Exercise requirements: The data must be given again exactly as written, with all images omitted.

Dataset section:
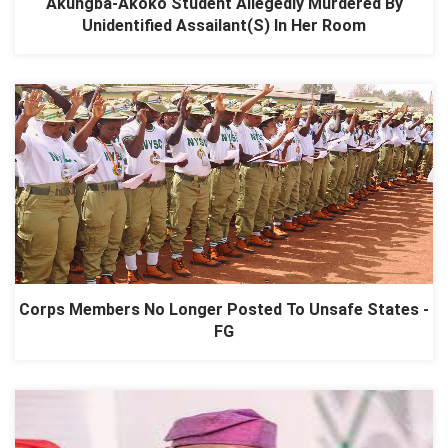
Akungba-Akoko Student Allegedly Murdered By
Unidentified Assailant(S) In Her Room
Corps Members No Longer Posted To Unsafe States -
FG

Final answer:
Akungba-Akoko Student Allegedly Murdered By
Unidentified Assailant(S) In Her Room
Corps Members No Longer Posted To Unsafe States -
FG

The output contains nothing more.